Ah, that’s better. Now, let me see… She picks up the can of beans from her shopping basket and squeezes it experimentally. The can squishes and its contents squirt out at the floor and ceiling, making a big mess. Judy laughs, and wishes that it be cleaned up, which it is.
Then she picks up the whole shopping cart and squeezes it. It collapses as if it is made of chicken wire. She just drops it there, and heads toward the exit, leaving her groceries all over the floor. But just before reaching the exit, she has an idea. She stops and touches the wall with her finger. Applying a little pressure, she puts her finger right through the plaster. Then she makes a fist, and without even bracing herself, she puts her whole arm through the wall, including the outer layer of bricks.
Hey, this is going to be fun. Making up her mind, she turns and walks straight at the wall. First her gorgeous breasts touch it and begin to compress, but soon the plaster gives way, as do the bricks, and her whole body crashes right through to the outside.
Hee hee! That was great! Judy steps halfway back into the store and turns sideways. Then she begins walking, one tit inside and one tit outside, crumbling the whole wall in front of her as she moves. This feels like I’m just knocking down sticks! It’s so easy! I’m so strong!
Judy leaves the collapsing building and heads to the parking lot. A lot of people are streaming out of the store now, and in the crowd, Judy spots the man with the yellow sports car. She smiles a wicked smile.
But both of them are surprised when the man stops short in front of the parking stall that started these events, and sees Judy’s car there instead of his own. He stands there scratching his head, but Judy knows what happened. She says to him, Hey asshole, looking for your car?
Yeah – he begins, in a rather haughty voice, but then he gets a good look at the girl who asked him. Yes, as a matter of fact I am, he says. My name is Harlan. And you are…? He reaches out to shake her hand.
Nobody who’s going to let you touch me, she retorts, taking a step backwards. Then she asks, was your car yellow?
Yes, how did you know?
She points to the other side of the lane, where the man sees, to his dismay, his little yellow sports car, right under the wheels of a big muscle truck. One of the huge wheels is sitting right in the passenger’s seat.
Oh my god! Oh my god! My car! He runs over to the truck and begins to hopelessly try to lift it by its rear bumper.
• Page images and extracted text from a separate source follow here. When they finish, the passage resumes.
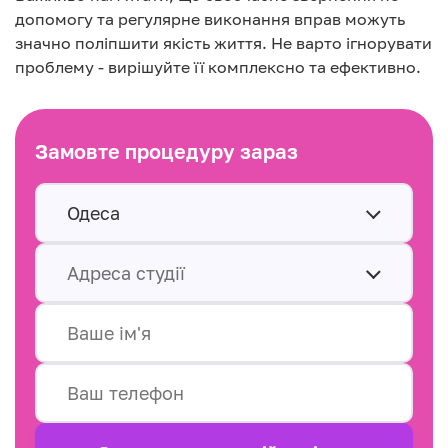
допомогу та регулярне виконання вправ можуть
значно поліпшити якість життя. Не варто ігнорувати
проблему - вирішуйте її комплексно та ефективно.
Замовте процедуру зараз
Одеса
Адреса студії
Judy ambles over and says, here, let me help you. She puts one hand on the bumper and throws the whole truck onto its side.
Without thanking her the man goes to study the crushed passenger door and seat. Why the fuck did that stupid lunkhead drive his truck onto –
Now watch your language, or I’ll have to make it even, interrupts Judy.
What the fuck are you talking –
I warned you! Judy hops over to the driver’s side and squishes that door downward until it looks just like the passenger’s door.
Hey! What are you doing?
Not much use to you any more, this car, is it? Judy picks up her side of the sports car with one hand, reaches under with the other and lifts the whole thing over her head. Then she tosses it lightly on top of the crumbling grocery store. The man is horrified, but speechless.
Have a good day, says Judy, and she walks toward the street, still totally nude and totally gorgeous.
… And totally fucking incredibly excited by what is happening to her!